Transcribe every line of the material below exactly, leaving out the pictures.

=== Begin Enclosure ===

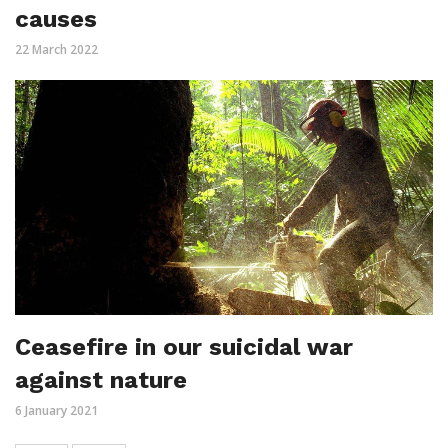
causes
22 March 2022
Ceasefire in our suicidal war
against nature
6 January 2021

=== End Enclosure ===

SOLUTION TO THIS TASK >>
causes
22 March 2022
Ceasefire in our suicidal war
against nature
6 January 2021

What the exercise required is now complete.